Question
I am performing least squares fitting using an objective function of the form $f(\mathbf{x})$ where $\mathbf{x}$ is a vector of parameters containing around 20 elements.
The model function is somewhat expensive to evaluate so I am exploring options for reducing the number of parameters in the model. Are there standard approaches algorithms to tackle this problem?
Current approach
After least squares has completed I calculate the covarience matrix $c$ using the Jacobian $\mathbf{J}$ at the solution point $\mathbf{x}_s$,
$$ c = \left(\mathbf{J}^T\mathbf{J}\right)^{-1} $$
By comparing the relative strength of diagonal contributions to this matrix I then calculate a 'dependency' vector for each parameter,
$$ \mathbf{d} = 1 - \frac{1}{\textrm{diag}(c)\textrm{diag}(c^{-1})}. $$
The closer the element in $\mathbf{d}$ is to zero the more dependence the corresponding parameter has on the least squares solution.

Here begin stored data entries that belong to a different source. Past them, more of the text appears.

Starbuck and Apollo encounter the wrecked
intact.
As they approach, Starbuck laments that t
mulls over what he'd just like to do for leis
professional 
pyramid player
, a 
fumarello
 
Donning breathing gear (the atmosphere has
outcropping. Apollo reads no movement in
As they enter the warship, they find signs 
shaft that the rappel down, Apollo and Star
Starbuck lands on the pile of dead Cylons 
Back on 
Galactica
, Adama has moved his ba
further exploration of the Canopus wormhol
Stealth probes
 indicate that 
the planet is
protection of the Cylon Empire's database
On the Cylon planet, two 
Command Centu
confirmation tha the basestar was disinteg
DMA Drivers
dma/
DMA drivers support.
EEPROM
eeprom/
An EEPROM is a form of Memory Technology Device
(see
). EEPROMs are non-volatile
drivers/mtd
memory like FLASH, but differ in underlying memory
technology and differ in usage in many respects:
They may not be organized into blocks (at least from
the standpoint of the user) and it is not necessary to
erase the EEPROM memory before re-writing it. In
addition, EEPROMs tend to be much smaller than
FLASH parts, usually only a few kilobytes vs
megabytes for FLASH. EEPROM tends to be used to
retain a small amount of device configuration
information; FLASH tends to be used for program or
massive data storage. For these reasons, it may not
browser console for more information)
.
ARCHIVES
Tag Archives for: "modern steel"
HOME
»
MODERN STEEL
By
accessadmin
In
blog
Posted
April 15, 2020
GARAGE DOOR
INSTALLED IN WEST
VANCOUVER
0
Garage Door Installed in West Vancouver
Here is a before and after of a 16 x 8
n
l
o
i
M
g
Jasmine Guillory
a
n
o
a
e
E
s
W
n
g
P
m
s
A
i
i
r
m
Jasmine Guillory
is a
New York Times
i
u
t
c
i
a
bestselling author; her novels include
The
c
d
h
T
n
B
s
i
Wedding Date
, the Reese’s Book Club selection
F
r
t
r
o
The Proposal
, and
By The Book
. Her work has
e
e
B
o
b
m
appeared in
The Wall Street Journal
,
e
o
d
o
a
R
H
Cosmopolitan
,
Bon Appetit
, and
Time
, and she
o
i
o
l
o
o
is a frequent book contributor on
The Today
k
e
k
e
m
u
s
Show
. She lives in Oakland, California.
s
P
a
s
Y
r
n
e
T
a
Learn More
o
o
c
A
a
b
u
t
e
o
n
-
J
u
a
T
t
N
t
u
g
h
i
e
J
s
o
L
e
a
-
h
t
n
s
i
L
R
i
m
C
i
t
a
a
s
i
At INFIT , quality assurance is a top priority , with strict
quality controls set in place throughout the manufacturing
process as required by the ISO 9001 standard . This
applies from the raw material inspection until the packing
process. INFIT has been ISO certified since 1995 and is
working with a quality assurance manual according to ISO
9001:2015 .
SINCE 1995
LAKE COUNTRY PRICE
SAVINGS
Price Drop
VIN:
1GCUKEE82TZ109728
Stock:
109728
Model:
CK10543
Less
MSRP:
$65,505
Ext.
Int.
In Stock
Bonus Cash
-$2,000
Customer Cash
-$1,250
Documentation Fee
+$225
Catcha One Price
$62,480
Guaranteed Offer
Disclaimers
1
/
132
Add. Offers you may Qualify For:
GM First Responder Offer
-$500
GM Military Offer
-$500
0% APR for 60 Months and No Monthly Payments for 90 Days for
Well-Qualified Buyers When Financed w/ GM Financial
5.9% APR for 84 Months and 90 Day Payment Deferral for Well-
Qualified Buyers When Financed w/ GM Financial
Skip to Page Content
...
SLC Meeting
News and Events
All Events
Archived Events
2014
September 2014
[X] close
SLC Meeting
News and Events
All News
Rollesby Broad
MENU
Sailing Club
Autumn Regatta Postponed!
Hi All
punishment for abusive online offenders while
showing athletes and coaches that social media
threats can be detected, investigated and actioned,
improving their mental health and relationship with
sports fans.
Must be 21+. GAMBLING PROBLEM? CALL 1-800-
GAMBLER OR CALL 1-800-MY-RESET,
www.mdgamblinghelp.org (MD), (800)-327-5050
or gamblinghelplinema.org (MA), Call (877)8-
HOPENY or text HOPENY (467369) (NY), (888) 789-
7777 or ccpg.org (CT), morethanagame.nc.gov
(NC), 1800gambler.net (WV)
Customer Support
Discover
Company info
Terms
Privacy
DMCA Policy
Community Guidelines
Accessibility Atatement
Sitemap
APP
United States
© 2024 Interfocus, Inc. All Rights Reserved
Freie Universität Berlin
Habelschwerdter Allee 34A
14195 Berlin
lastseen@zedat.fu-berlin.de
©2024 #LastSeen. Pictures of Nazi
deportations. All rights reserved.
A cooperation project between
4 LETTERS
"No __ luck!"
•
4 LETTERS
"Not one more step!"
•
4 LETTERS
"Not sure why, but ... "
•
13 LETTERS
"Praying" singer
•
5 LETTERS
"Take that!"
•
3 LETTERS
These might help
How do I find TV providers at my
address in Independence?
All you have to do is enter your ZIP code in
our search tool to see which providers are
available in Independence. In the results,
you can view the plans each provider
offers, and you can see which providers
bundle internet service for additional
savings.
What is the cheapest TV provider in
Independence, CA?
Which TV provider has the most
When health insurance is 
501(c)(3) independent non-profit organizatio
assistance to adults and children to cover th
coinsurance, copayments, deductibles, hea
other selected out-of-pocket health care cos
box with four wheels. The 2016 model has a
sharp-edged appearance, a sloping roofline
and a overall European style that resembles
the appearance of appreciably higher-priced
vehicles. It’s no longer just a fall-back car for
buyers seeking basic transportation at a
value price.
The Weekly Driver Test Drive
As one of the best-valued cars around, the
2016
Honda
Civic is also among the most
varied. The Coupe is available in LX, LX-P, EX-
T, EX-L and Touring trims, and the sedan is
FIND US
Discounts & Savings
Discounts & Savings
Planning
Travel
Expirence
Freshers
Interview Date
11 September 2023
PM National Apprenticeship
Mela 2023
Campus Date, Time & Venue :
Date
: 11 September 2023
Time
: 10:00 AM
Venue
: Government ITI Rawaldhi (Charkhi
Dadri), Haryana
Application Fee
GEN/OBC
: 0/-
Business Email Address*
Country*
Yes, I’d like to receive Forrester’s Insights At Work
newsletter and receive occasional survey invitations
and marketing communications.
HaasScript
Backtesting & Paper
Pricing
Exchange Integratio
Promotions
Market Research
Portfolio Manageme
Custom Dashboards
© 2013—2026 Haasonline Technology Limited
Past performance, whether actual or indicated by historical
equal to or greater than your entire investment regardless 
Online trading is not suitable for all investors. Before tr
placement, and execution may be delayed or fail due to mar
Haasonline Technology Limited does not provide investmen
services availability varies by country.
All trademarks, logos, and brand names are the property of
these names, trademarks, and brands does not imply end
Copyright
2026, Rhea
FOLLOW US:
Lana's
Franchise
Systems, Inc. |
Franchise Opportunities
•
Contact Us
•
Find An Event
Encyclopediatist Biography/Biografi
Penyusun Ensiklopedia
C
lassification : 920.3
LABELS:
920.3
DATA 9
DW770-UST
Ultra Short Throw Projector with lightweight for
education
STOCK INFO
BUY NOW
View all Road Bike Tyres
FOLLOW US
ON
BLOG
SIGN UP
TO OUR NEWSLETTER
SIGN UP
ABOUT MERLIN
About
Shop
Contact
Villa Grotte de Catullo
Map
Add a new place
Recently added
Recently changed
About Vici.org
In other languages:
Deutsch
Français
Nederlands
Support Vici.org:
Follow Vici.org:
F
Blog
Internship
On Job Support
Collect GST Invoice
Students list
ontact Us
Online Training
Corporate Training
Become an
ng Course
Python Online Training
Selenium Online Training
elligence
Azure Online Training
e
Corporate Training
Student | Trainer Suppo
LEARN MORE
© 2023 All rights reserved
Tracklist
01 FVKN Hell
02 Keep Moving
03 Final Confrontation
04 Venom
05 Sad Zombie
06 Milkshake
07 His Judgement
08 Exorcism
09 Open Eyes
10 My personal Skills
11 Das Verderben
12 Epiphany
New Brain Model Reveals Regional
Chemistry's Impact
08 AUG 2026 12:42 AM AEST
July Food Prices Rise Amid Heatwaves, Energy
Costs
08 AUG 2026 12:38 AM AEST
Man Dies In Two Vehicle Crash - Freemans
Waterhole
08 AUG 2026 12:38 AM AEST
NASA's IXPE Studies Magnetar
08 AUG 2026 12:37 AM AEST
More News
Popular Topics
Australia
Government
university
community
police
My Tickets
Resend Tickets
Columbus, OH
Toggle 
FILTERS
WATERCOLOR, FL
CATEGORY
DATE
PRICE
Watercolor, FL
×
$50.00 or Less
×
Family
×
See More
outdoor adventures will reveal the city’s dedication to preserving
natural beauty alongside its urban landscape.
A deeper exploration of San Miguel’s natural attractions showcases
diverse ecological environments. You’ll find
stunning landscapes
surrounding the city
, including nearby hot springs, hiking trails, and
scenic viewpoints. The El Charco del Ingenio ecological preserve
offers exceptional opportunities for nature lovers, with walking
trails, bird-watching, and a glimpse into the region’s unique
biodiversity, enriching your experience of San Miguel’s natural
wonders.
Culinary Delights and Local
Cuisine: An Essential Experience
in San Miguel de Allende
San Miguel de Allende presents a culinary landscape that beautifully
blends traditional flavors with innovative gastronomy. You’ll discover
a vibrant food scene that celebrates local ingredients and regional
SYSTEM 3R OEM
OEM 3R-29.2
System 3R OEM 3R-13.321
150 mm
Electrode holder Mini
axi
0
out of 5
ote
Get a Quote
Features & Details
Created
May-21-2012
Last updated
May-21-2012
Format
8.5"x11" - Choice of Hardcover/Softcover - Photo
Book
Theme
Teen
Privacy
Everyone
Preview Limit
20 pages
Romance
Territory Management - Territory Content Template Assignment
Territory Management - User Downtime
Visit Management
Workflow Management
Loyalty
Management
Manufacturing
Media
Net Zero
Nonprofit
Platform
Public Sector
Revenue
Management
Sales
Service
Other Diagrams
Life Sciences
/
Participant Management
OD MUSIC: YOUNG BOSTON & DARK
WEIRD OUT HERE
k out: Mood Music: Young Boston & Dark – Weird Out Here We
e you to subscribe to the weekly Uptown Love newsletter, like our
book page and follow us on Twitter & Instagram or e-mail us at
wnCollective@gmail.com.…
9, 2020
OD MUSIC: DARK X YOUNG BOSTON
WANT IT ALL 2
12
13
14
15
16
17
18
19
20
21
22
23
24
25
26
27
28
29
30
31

For example, I arrive at values shown in the radar plot below,
This shows some key parameters (the ones tipping towards zero), but many parameters that are close to edge. I think these are candidates for reduction. Either don't include them in the model or fix there values.
The problem is don't know a priori which parameters will be the ones to include and the ones to reduce. I therefore need to come up with an algorithm that dynamically turns parameters on and off. I was going to use the dependency vector to help with this. But I'm sure I'm not the first to have this problem and would like some advice before re-inventing the wheel.